IL DIRITTO NON SI DEVE APPIATTIRE
In questi giorni c’è un proliferare di critiche al cosiddetto «decreto dignità», in particolare nella parte che modifica la disciplina dei contratti a tempo determinato. L’argomento principale è il seguente: «Tale decreto innalza il costo del lavoro a tempo determinato e aumenta il costo del licenziamento: queste due cose hanno effetto negativo sulla domanda di lavoro e portano a una riduzione dell’occupazione. È teoria economica pura».

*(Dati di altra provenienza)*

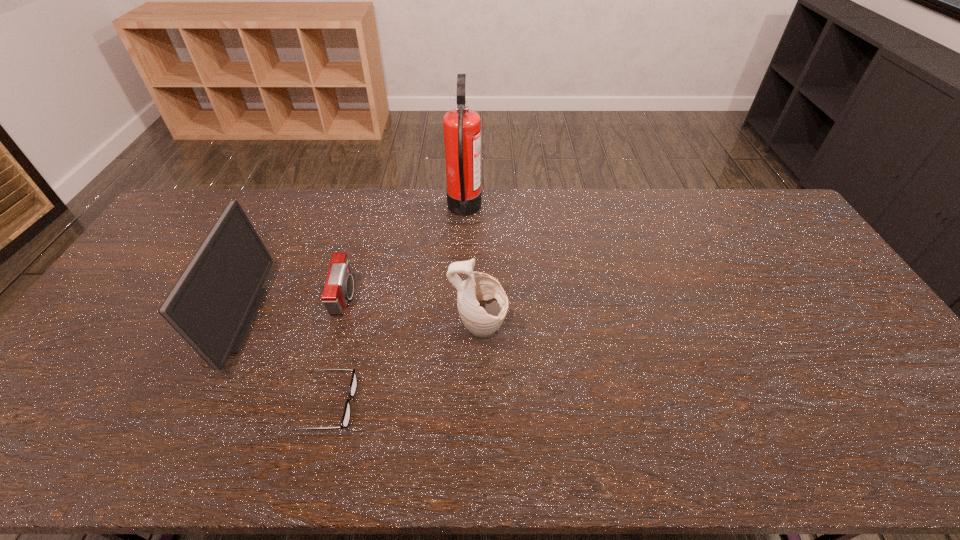 The width and height of the screenshot is (960, 540). I want to click on vacant point located on the front-facing side of the shortest object, so click(x=437, y=404).

The width and height of the screenshot is (960, 540). What are the coordinates of `object that is positioned at the far edge` in the screenshot? It's located at (462, 127).

Identify the location of object that is at the near edge. (345, 420).

In order to click on vacant space at the far edge in this screenshot , I will do `click(697, 201)`.

Image resolution: width=960 pixels, height=540 pixels. Find the location of `vacant space at the near edge of the desktop`. vacant space at the near edge of the desktop is located at coordinates (868, 439).

At what (x,y) coordinates should I click in order to perform the action: click on vacant region at the right edge of the desktop. Please return your answer as a coordinate pair (x, y). Image resolution: width=960 pixels, height=540 pixels. Looking at the image, I should click on (831, 348).

The image size is (960, 540). What are the coordinates of `free location at the far left corner of the desktop` in the screenshot? It's located at (180, 211).

At what (x,y) coordinates should I click in order to perform the action: click on vacant point located between the pitcher and the computer monitor. Please return your answer as a coordinate pair (x, y). Looking at the image, I should click on pos(355,325).

Where is `free spot between the second shortest object and the computer monitor`? Image resolution: width=960 pixels, height=540 pixels. free spot between the second shortest object and the computer monitor is located at coordinates (288, 308).

Identify the location of empty location between the spectacles and the computer monitor. This screenshot has width=960, height=540. (279, 362).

Le cose stanno davvero così? L’affermazione che vi sia un effetto sicuramente negativo sulla domanda lavorativa (complessiva) si basa sul postulato che diminuzione del costo del lavoro (comunque venga misurato) e maggiore flessibilità hanno l’effetto di aumentare la domanda aggregata di lavoro. Ma tale postulato e la conseguente affermazione è considerata vera da tutti gli economisti?
Porsi tale interrogativo è lecito: non esiste una sola «teoria economica» (pura per giunta). Ma siccome la stessa affermazione (o lo stesso punto di vista di potere) viene ripetuto come un disco rotto, le persone sono indotte a credere che sia una «verità» assoluta (e pura...).

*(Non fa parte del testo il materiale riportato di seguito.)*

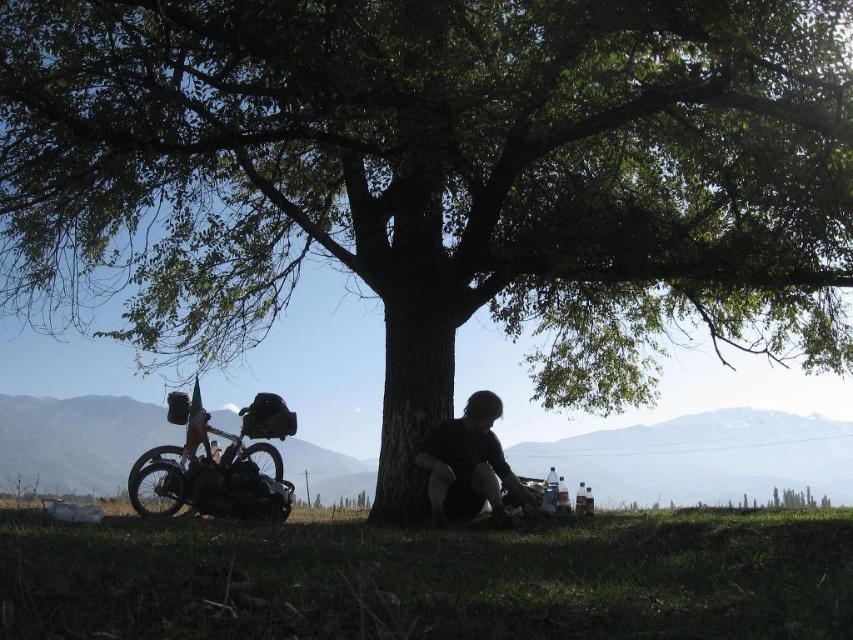 Question: In this image, where is silver metallic bicycle at left located relative to black matte shirt at lower center?

Choices:
 (A) above
 (B) below

Answer: (B)

Question: Can you confirm if green grass at lower center is thinner than black matte shirt at lower center?

Choices:
 (A) yes
 (B) no

Answer: (B)

Question: Which of the following is the closest to the observer?

Choices:
 (A) green grass at lower center
 (B) black matte shirt at lower center
 (C) silver metallic bicycle at left

Answer: (A)

Question: Does green grass at lower center appear on the left side of silver metallic bicycle at left?

Choices:
 (A) no
 (B) yes

Answer: (A)

Question: Which point appears farthest from the camera in this image?

Choices:
 (A) (848, 513)
 (B) (199, 417)

Answer: (B)

Question: Which is nearer to the silver metallic bicycle at left?

Choices:
 (A) green grass at lower center
 (B) black matte shirt at lower center

Answer: (B) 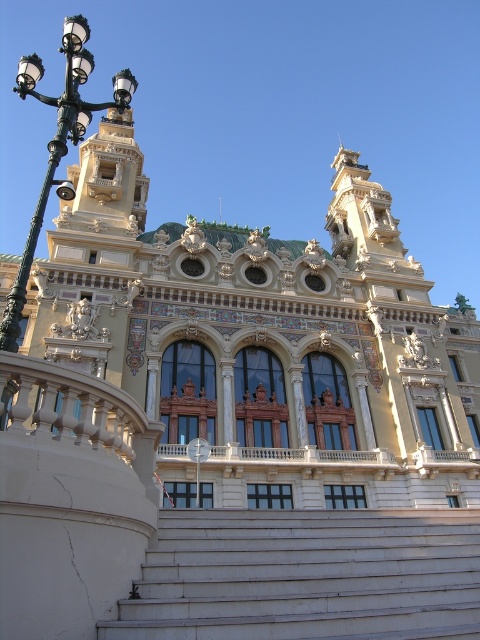 Between white marble stairs at center and black metal streetlight at left, which one has more height?

black metal streetlight at left is taller.

Does white marble stairs at center have a lesser height compared to black metal streetlight at left?

Yes.

The height and width of the screenshot is (640, 480). What are the coordinates of `white marble stairs at center` in the screenshot? It's located at (305, 577).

Ma veniamo all’aspetto giuridico. Se ciò che ci deve governare è «la teoria economica pura» allora sostituiamo l’articolo 1 della Costituzione con questa norma: «L’Italia è un mercato dove le relazioni sociali sono governate dalla legge (pura) della domanda e dell’offerta». Ma poi occorrerebbe essere conseguenti.
Perché limitarsi a richiamare la «legge della domanda e dell’offerta» solo a proposito del decreto dignità? Molte leggi cercano di riequilibrare le asimmetrie di potere che esistono, ahimè, tra le persone. Le leggi a tutela dei consumatori non vogliono forse riequilibrare le asimmetrie di potere contrattuale? Le leggi sul collocamento obbligatorio non mirano a dare un’opportunità a persone per le quali difficilmente esiste una «domanda»? La legislazione antitrust non punta a bilanciare i rapporti tra le imprese evitando che qualcuna diventi tanto grande da annientare tutte le altre? L’elenco è praticamente infinito. Ma per simili ipotesi non si invoca la teoria economica pura (anche se viene il sospetto che è solo una questione di tempo: pian piano tutte le tutele che cercano di limitare il potere del più forte verranno smantellate). Se il diritto deve appiattirsi sulla «teoria economica pura», che bisogno abbiamo del diritto? Perché abbiamo dimenticato che il diritto persegue la giustizia (anche sociale) che spesso viene messa all’angolo proprio dalle leggi del mercato?
L’obiettivo del decreto dignità, da ieri in discussione alla Camera, ha come obiettivo quello di fronteggiare il grave problema della precarietà del lavoro soprattutto giovanile. Può essere migliorato. Probabilmente si può adottare un approccio del tutto diverso al problema. Ma sarebbe bello se si smettesse di accreditare come verità (pure) i postulati che creano il problema della precarietà.